* _WHAT THE TASK ASKS_
Return the whole listing exactly, omitting the pictures.

══ EXTRACTED MATERIAL ══

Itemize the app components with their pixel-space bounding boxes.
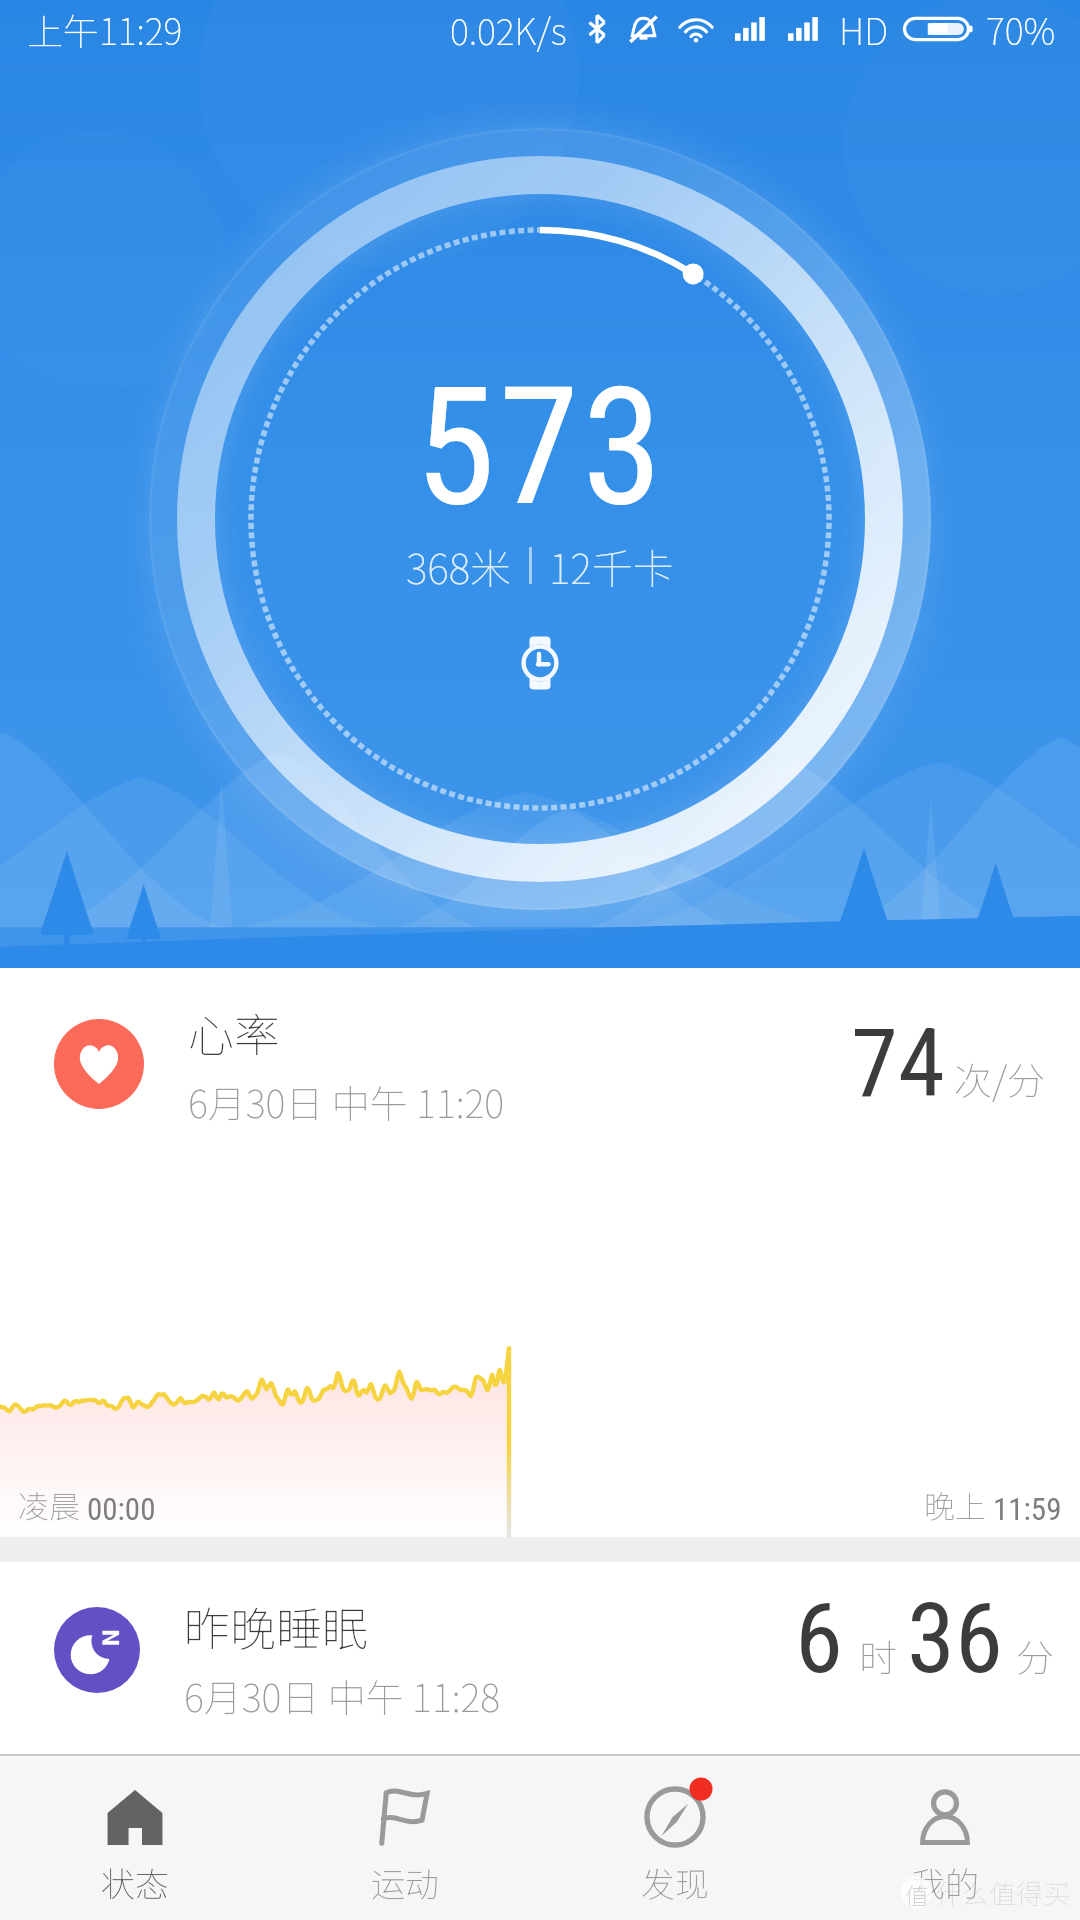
staticText: 运动 [371,1858,439,1907]
staticText: 时 [859,1628,898,1683]
staticText: 12千卡 [549,536,674,595]
staticText: 70% [986,3,1056,55]
button[interactable]: 发现 [540,1756,810,1920]
staticText: 6月30日 中午 11:20 [188,1074,505,1129]
staticText: 昨晚睡眠 [184,1593,368,1660]
button[interactable]: 状态 [0,1756,270,1920]
staticText: 36 [907,1582,1003,1696]
staticText: 次/分 [954,1051,1046,1106]
staticText: 11:59 [993,1491,1062,1527]
staticText: HD [839,3,888,55]
staticText: 6月30日 中午 11:28 [184,1668,501,1723]
button[interactable]: 昨晚睡眠 [0,1562,1080,1754]
staticText: 368米 [406,536,512,595]
staticText: 0.02K/s [450,3,567,55]
staticText: 晚上 [924,1482,986,1527]
button[interactable]: 运动 [270,1756,540,1920]
staticText: 573 [415,352,666,543]
button[interactable]: 我的 [810,1756,1080,1920]
staticText: 什么值得买 [935,1873,1070,1912]
staticText: 值 [905,1877,929,1908]
staticText: 发现 [641,1858,709,1907]
staticText: 凌晨 [18,1482,80,1527]
button[interactable]: 心率 [0,968,1080,1159]
button[interactable]: 今日步数 573 [170,134,910,874]
staticText: 6 [795,1582,843,1696]
staticText: 分 [1016,1628,1055,1683]
staticText: 74 [851,1008,945,1119]
staticText: 心率 [188,999,280,1066]
staticText: 上午11:29 [27,3,183,55]
staticText: 我的 [911,1858,979,1907]
staticText: 00:00 [87,1491,156,1527]
staticText: 状态 [101,1858,169,1907]
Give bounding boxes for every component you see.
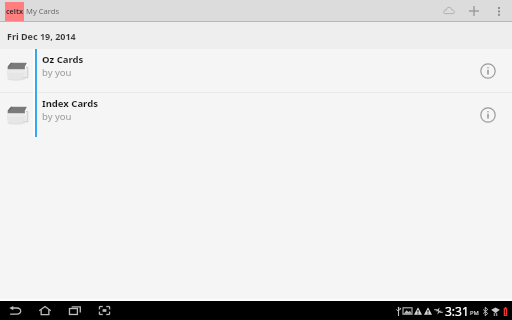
staticText: My Cards: [26, 6, 60, 16]
button[interactable]: Index Cards: [0, 93, 512, 137]
button[interactable]: Screenshot: [95, 301, 114, 320]
button[interactable]: Home: [35, 301, 54, 320]
staticText: by you: [42, 110, 72, 123]
staticText: 3:31: [445, 303, 469, 319]
staticText: PM: [470, 309, 479, 317]
button[interactable]: Add: [463, 0, 485, 22]
button[interactable]: Info: [473, 56, 503, 86]
button[interactable]: Back: [6, 301, 25, 320]
button[interactable]: Cloud sync: [438, 0, 460, 22]
button[interactable]: More options: [488, 0, 510, 22]
staticText: celtx: [6, 7, 23, 17]
button[interactable]: Oz Cards: [0, 49, 512, 93]
button[interactable]: Recent apps: [65, 301, 84, 320]
staticText: Fri Dec 19, 2014: [7, 30, 76, 42]
staticText: Index Cards: [42, 97, 98, 110]
button[interactable]: Info: [473, 100, 503, 130]
staticText: by you: [42, 66, 72, 79]
staticText: Oz Cards: [42, 53, 84, 66]
button[interactable]: celtx: [0, 0, 63, 22]
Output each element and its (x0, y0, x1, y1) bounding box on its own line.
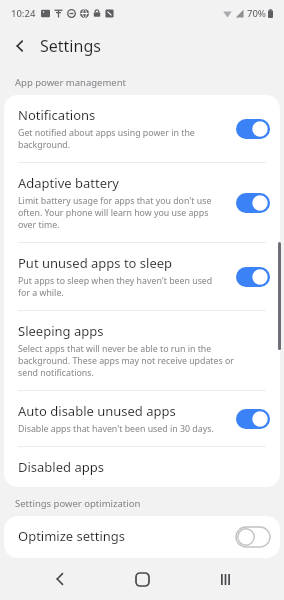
button[interactable]: Switch off (236, 527, 270, 547)
button[interactable]: Back (0, 26, 40, 66)
button[interactable]: Home (119, 558, 165, 600)
button[interactable]: Sleeping apps (4, 311, 280, 390)
staticText: Get notified about apps using power in t… (18, 127, 195, 151)
staticText: 10:24 (11, 7, 36, 20)
button[interactable]: Switch on (236, 193, 270, 213)
button[interactable]: Switch on (236, 409, 270, 429)
staticText: Notifications (18, 106, 96, 124)
staticText: 70% (247, 7, 266, 20)
button[interactable]: Optimize settings (4, 516, 280, 558)
staticText: Optimize settings (18, 527, 126, 545)
staticText: Put unused apps to sleep (18, 254, 173, 272)
staticText: Select apps that will never be able to r… (18, 343, 234, 379)
staticText: Adaptive battery (18, 174, 119, 192)
button[interactable]: Back (37, 558, 83, 600)
button[interactable]: Put unused apps to sleep (4, 243, 280, 310)
button[interactable]: Switch on (236, 267, 270, 287)
button[interactable]: Recent apps (202, 558, 248, 600)
staticText: App power management (15, 76, 126, 89)
staticText: Limit battery usage for apps that you do… (18, 195, 212, 231)
staticText: Auto disable unused apps (18, 402, 176, 420)
staticText: Disabled apps (18, 458, 104, 476)
staticText: Disable apps that haven't been used in 3… (18, 423, 214, 435)
button[interactable]: Adaptive battery (4, 163, 280, 242)
button[interactable]: Switch on (236, 119, 270, 139)
button[interactable]: Disabled apps (4, 447, 280, 487)
staticText: Put apps to sleep when they haven't been… (18, 275, 213, 299)
staticText: Settings (40, 35, 101, 57)
staticText: Sleeping apps (18, 322, 104, 340)
button[interactable]: Notifications (4, 95, 280, 162)
button[interactable]: Auto disable unused apps (4, 391, 280, 446)
staticText: Settings power optimization (15, 497, 141, 510)
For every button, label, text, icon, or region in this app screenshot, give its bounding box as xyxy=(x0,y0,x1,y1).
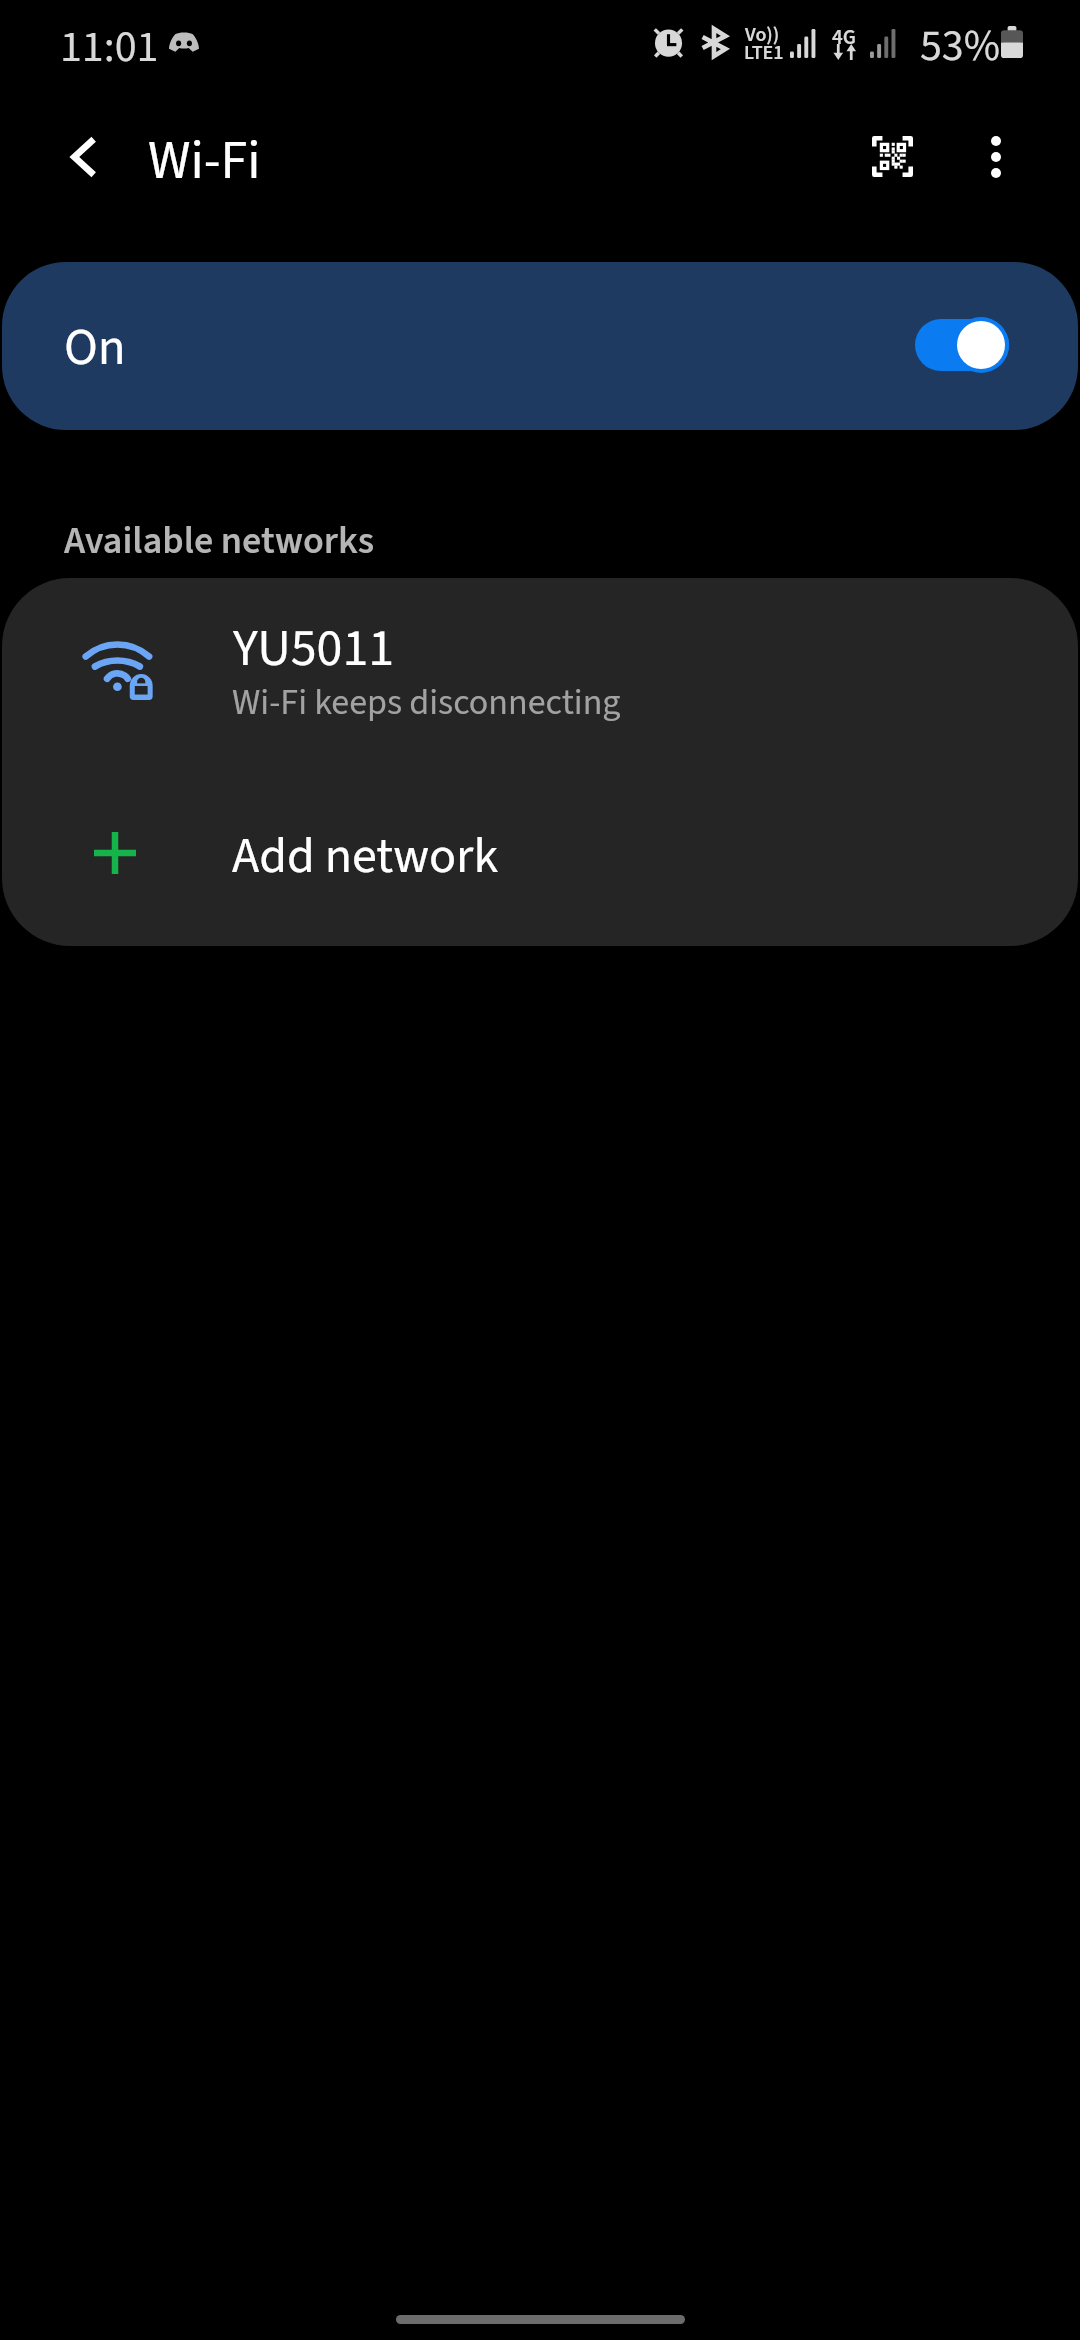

═══

* _TASK OUTPUT_
Itemize the app components with their pixel-space bounding boxes.
staticText: 运动 [371,1858,439,1907]
staticText: 时 [859,1628,898,1683]
staticText: 12千卡 [549,536,674,595]
staticText: 70% [986,3,1056,55]
button[interactable]: 发现 [540,1756,810,1920]
staticText: 6月30日 中午 11:20 [188,1074,505,1129]
staticText: 昨晚睡眠 [184,1593,368,1660]
button[interactable]: 状态 [0,1756,270,1920]
staticText: 36 [907,1582,1003,1696]
staticText: 次/分 [954,1051,1046,1106]
staticText: 11:59 [993,1491,1062,1527]
staticText: HD [839,3,888,55]
staticText: 6月30日 中午 11:28 [184,1668,501,1723]
button[interactable]: 昨晚睡眠 [0,1562,1080,1754]
staticText: 368米 [406,536,512,595]
staticText: 0.02K/s [450,3,567,55]
staticText: 晚上 [924,1482,986,1527]
button[interactable]: 运动 [270,1756,540,1920]
staticText: 573 [415,352,666,543]
button[interactable]: 我的 [810,1756,1080,1920]
staticText: 什么值得买 [935,1873,1070,1912]
staticText: 值 [905,1877,929,1908]
staticText: 发现 [641,1858,709,1907]
staticText: 凌晨 [18,1482,80,1527]
button[interactable]: 心率 [0,968,1080,1159]
button[interactable]: 今日步数 573 [170,134,910,874]
staticText: 6 [795,1582,843,1696]
staticText: 分 [1016,1628,1055,1683]
staticText: 74 [851,1008,945,1119]
staticText: 心率 [188,999,280,1066]
staticText: 上午11:29 [27,3,183,55]
staticText: 我的 [911,1858,979,1907]
staticText: 00:00 [87,1491,156,1527]
staticText: 状态 [101,1858,169,1907]
Give bounding boxes for every component you see.
staticText: My Cards: [26, 6, 60, 16]
button[interactable]: Index Cards: [0, 93, 512, 137]
button[interactable]: Screenshot: [95, 301, 114, 320]
button[interactable]: Home: [35, 301, 54, 320]
staticText: by you: [42, 110, 72, 123]
staticText: 3:31: [445, 303, 469, 319]
staticText: PM: [470, 309, 479, 317]
button[interactable]: Add: [463, 0, 485, 22]
button[interactable]: Info: [473, 56, 503, 86]
button[interactable]: Back: [6, 301, 25, 320]
button[interactable]: Cloud sync: [438, 0, 460, 22]
button[interactable]: More options: [488, 0, 510, 22]
staticText: celtx: [6, 7, 23, 17]
button[interactable]: Oz Cards: [0, 49, 512, 93]
button[interactable]: Recent apps: [65, 301, 84, 320]
staticText: Fri Dec 19, 2014: [7, 30, 76, 42]
staticText: Index Cards: [42, 97, 98, 110]
button[interactable]: Info: [473, 100, 503, 130]
staticText: by you: [42, 66, 72, 79]
staticText: Oz Cards: [42, 53, 84, 66]
button[interactable]: celtx: [0, 0, 63, 22]
Output each element and its (x0, y0, x1, y1) bounding box on its own line.
button[interactable]: Switch off (236, 527, 270, 547)
button[interactable]: Back (0, 26, 40, 66)
button[interactable]: Home (119, 558, 165, 600)
button[interactable]: Sleeping apps (4, 311, 280, 390)
staticText: Get notified about apps using power in t… (18, 127, 195, 151)
staticText: 10:24 (11, 7, 36, 20)
button[interactable]: Switch on (236, 193, 270, 213)
button[interactable]: Switch on (236, 409, 270, 429)
staticText: Notifications (18, 106, 96, 124)
staticText: 70% (247, 7, 266, 20)
button[interactable]: Optimize settings (4, 516, 280, 558)
staticText: Optimize settings (18, 527, 126, 545)
staticText: Put unused apps to sleep (18, 254, 173, 272)
staticText: Select apps that will never be able to r… (18, 343, 234, 379)
staticText: Adaptive battery (18, 174, 119, 192)
button[interactable]: Back (37, 558, 83, 600)
button[interactable]: Put unused apps to sleep (4, 243, 280, 310)
button[interactable]: Switch on (236, 267, 270, 287)
button[interactable]: Recent apps (202, 558, 248, 600)
staticText: App power management (15, 76, 126, 89)
staticText: Limit battery usage for apps that you do… (18, 195, 212, 231)
staticText: Auto disable unused apps (18, 402, 176, 420)
staticText: Disabled apps (18, 458, 104, 476)
staticText: Disable apps that haven't been used in 3… (18, 423, 214, 435)
button[interactable]: Adaptive battery (4, 163, 280, 242)
button[interactable]: Switch on (236, 119, 270, 139)
button[interactable]: Disabled apps (4, 447, 280, 487)
staticText: Put apps to sleep when they haven't been… (18, 275, 213, 299)
staticText: Settings (40, 35, 101, 57)
staticText: Sleeping apps (18, 322, 104, 340)
button[interactable]: Notifications (4, 95, 280, 162)
button[interactable]: Auto disable unused apps (4, 391, 280, 446)
staticText: Settings power optimization (15, 497, 141, 510)
For every button, label, text, icon, or region in this app screenshot, give its bounding box as xyxy=(x0,y0,x1,y1).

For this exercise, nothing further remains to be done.